Sunday, August 14, 2005

The Obsession.

Well, it seems as though I have Internet access for the evening again. Which is good, I suppose. I mean, it lets me talk to you beautiful people at a bit more length, which is always super pleasant, of course, but it's beginning to feed THE OBSESSION.

The Myspace obsession, that is. I've been looking up people from high school, with a vengeance. See, I've made it no secret to anybody that high school was not my happiest period, and when I moved on, I didn't kid around. I dropped just about everybody I knew like a bad habit, and didn't look back. And now, on the whole, I'm a much happier and healthier and, basically, saner person than I was back then, and now I feel just a touch of regret for letting them all go. It's strange: in a school full of people who cared about me, I managed to convince myself I had no actual friends, that I was just the guy people put up with because they didn't have the heart to tell me to go away. I did this (and still do this, from time to time, though not nearly as often) despite overwhelming evidence to the contrary, mainly by forgetting the big things, and focusing on tiny, mostly-imagined slights. I was terribly unhappy most of the time, and I had nobody to talk to about it because I didn't think anybody cared about anything I might have to say so I soldiered on with a happy face, and when school ended I decided not to keep in touch with anyone so as to save them a lot of uncomfortable moments wherein they tried to stop talking to me as quickly as possible.
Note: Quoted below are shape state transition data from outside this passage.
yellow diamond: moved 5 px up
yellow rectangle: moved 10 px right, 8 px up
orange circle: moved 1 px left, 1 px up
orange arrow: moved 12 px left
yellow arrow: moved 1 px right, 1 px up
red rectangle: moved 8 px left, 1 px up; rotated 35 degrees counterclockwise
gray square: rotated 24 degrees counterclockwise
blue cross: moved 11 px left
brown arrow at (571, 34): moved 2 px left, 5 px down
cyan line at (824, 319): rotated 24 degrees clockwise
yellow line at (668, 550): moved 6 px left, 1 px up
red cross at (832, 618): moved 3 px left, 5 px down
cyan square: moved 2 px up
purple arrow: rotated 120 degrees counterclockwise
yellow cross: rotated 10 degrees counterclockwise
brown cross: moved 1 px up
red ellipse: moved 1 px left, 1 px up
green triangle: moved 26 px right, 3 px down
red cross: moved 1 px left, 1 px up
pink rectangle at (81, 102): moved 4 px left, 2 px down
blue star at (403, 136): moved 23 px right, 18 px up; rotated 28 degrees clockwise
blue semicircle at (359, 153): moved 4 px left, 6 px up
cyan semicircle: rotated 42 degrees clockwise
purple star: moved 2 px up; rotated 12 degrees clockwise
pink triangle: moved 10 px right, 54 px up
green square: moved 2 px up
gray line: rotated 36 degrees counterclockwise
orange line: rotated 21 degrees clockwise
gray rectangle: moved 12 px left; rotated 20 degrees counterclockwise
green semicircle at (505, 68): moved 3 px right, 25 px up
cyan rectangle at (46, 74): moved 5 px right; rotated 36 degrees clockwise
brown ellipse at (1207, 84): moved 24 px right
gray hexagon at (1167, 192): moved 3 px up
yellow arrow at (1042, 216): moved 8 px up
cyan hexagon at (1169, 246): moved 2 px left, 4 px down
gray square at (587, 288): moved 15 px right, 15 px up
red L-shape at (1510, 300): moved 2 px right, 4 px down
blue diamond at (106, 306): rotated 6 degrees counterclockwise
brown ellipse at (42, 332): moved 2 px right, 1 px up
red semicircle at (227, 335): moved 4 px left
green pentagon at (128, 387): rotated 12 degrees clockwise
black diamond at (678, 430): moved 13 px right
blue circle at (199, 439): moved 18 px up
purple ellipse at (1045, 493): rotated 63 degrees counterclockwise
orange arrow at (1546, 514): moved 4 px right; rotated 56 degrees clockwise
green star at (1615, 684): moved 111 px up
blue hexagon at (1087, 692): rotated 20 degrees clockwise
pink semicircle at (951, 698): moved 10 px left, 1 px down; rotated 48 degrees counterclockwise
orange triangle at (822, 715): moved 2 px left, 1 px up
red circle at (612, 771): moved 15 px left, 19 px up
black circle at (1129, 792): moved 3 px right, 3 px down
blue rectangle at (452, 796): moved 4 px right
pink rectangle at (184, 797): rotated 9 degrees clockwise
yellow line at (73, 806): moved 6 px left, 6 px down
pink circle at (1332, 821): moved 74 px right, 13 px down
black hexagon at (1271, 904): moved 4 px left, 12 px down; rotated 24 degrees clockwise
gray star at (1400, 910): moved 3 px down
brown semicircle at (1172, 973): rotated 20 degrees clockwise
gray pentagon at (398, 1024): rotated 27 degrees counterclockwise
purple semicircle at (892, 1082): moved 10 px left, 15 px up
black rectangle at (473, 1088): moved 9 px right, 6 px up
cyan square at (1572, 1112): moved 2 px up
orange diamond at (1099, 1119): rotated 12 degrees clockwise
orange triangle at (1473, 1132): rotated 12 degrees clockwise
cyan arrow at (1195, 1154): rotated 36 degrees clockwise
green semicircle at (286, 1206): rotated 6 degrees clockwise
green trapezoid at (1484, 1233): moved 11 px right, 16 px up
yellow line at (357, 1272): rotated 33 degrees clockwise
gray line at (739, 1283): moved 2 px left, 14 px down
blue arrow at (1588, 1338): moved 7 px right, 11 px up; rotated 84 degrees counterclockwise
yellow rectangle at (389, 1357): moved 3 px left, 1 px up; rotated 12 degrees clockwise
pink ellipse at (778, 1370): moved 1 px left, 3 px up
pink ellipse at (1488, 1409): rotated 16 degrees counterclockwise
It's two years later, give or take (give), and I'm not nearly the same person I was back then. I'm a lot more rational, and I figured out that a lot of those poor bastards that had to deal with me against their will were actually good friends who might have been somewhat annoyed by the way I disappeared off the face of the earth. And so, I'm finding them on Myspace, or any other way I might think of, and saying hello, if only as a prelude to saying goodbye. I hope I can keep in touch with them all a little better this time around, because there were some neat people back there in Chicago. So... obsessively seeking out people I once knew so as to clear some of the regret that's been clouding the back of my mind. It's the magic of the Internet.